The Port of Dunkirk is facing heavy losses following the devastation wrought by hurricanes Irma and Maria to the banana industries of Martinique and Guadeloupe.
The port is the entry point for Caribbean bananas arriving into Europe, handling around 270,000 tonnes a year (70,000 tonnes from Guadeloupe and 200,000 from Martinique).
A spokesperson at managing authority the Grand Port Maritime of Dunkirk told France’s La Voix du Nord that it was still too early to get a complete assessment of the impact of the hurricanes. However, with an estimated 60 per cent of Martinique’s banana plantations and virtually the entire Guadeloupe industry affected, the port is facing a probable loss of almost 200,000 tonnes of traffic.
Last week Philippe Ruelle, CEO of the Union of Banana Groups of Martinique and Guadeloupe (UGPBAN), said it would take at least two years for the industry to get back on track.
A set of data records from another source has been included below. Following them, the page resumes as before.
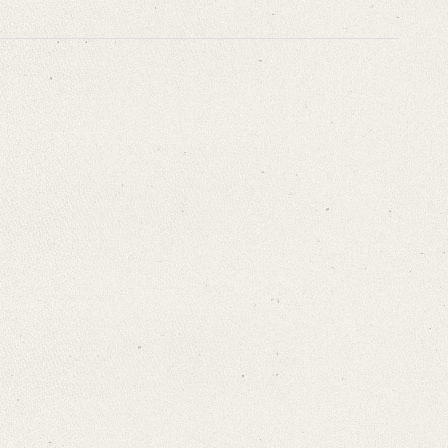
In diesem Zeitraum fiel 1840 der 22. Januar auf einen Mittwoch.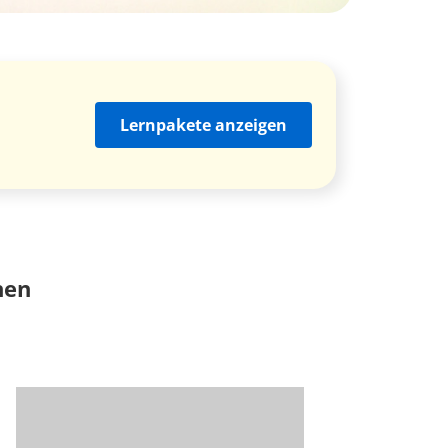
Lernpakete anzeigen
nen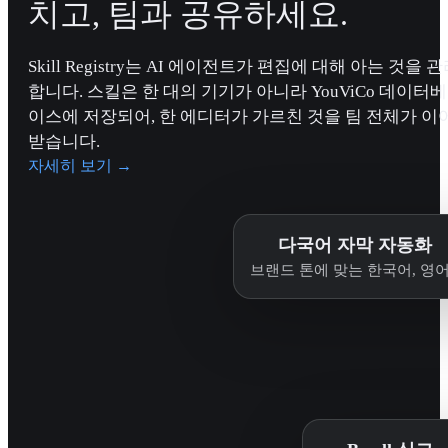
치고, 팀과 공유하세요.
Skill Registry는 AI 에이전트가 편집에 대해 아는 것을 
합니다. 스킬은 한 대의 기기가 아니라 YouViCo 데이터베
이스에 저장되어, 한 에디터가 가르친 것을 팀 전체가 이
받습니다.
자세히 보기
→
다국어 자막 자동화
브랜드 톤에 맞는 한국어, 영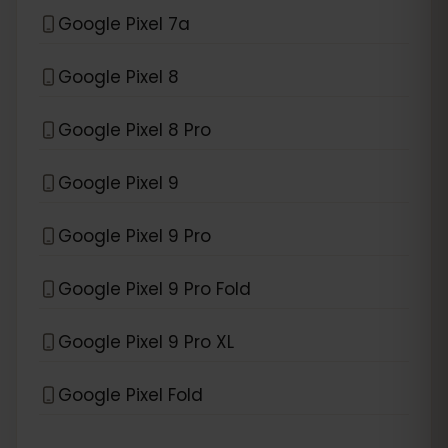
Google Pixel 7a
Google Pixel 8
Google Pixel 8 Pro
Google Pixel 9
Google Pixel 9 Pro
Google Pixel 9 Pro Fold
Google Pixel 9 Pro XL
Google Pixel Fold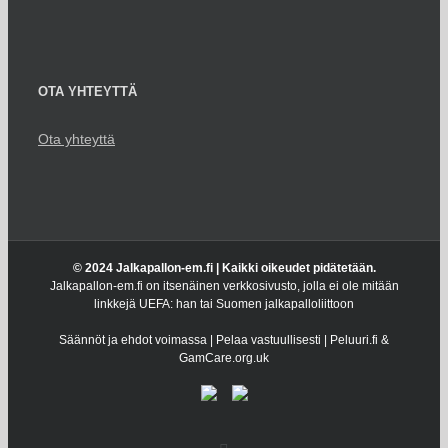
OTA YHTEYTTÄ
Ota yhteyttä
© 2024 Jalkapallon-em.fi | Kaikki oikeudet pidätetään.
Jalkapallon-em.fi on itsenäinen verkkosivusto, jolla ei ole mitään
linkkejä UEFA: han tai Suomen jalkapalloliittoon
Säännöt ja ehdot voimassa | Pelaa vastuullisesti | Peluuri.fi &
GamCare.org.uk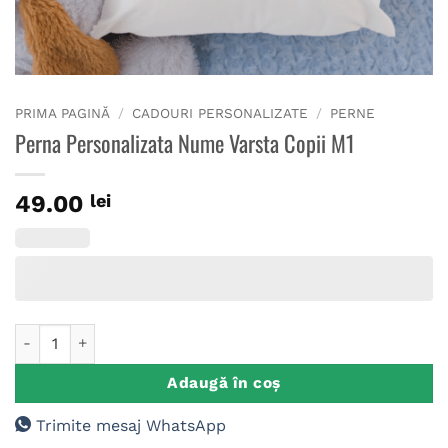
PRIMA PAGINĂ
/
CADOURI PERSONALIZATE
/
PERNE
Perna Personalizata Nume Varsta Copii M1
49.00
lei
Cantitate Perna Personalizata Nume Varsta Copii M1
Adaugă în coș
Trimite mesaj WhatsApp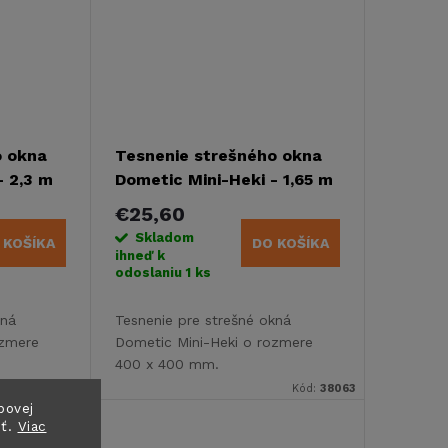
o okna
Tesnenie strešného okna
- 2,3 m
Dometic Mini-Heki - 1,65 m
€25,60
Skladom
 KOŠÍKA
DO KOŠÍKA
ihneď k
odoslaniu
1 ks
kná
Tesnenie pre strešné okná
ozmere
Dometic Mini-Heki o rozmere
400 x 400 mm.
Kód:
E4021
Kód:
38063
bovej
sť.
Viac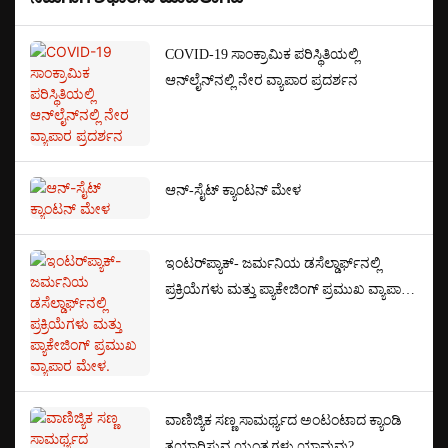
COVID-19 ಸಾಂಕ್ರಾಮಿಕ ಪರಿಸ್ಥಿತಿಯಲ್ಲಿ
ಆನ್‌ಲೈನ್‌ನಲ್ಲಿ ನೇರ ವ್ಯಾಪಾರ ಪ್ರದರ್ಶನ
ಆನ್-ಸೈಟ್ ಕ್ಯಾಂಟನ್ ಮೇಳ
ಇಂಟರ್‌ಪ್ಯಾಕ್- ಜರ್ಮನಿಯ ಡಸೆಲ್ಡಾರ್ಫ್‌ನಲ್ಲಿ
ಪ್ರಕ್ರಿಯೆಗಳು ಮತ್ತು ಪ್ಯಾಕೇಜಿಂಗ್ ಪ್ರಮುಖ ವ್ಯಾಪಾರ
ಮೇಳ.
ವಾಣಿಜ್ಯಿಕ ಸಣ್ಣ ಸಾಮರ್ಥ್ಯದ ಅಂಟಂಟಾದ ಕ್ಯಾಂಡಿ
ತಯಾರಿಸುವ ಯಂತ್ರಗಳು ಯಾವುವು?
“All the plants’ roots have been destroyed. Output will fall from 5,000 tonnes per week to 500 tonnes,” he said. “It will be nine months before cultivation starts up again, but the return to normal will take at least two years because plants will not become productive straight away.”
UGPBAN recently invested in a new packing line in Dunkirk as part of an initiative to label bananas with the Tricolor in order to highlight their French origin.
Ruelle said the production line would continue to run in spite of the lower volume.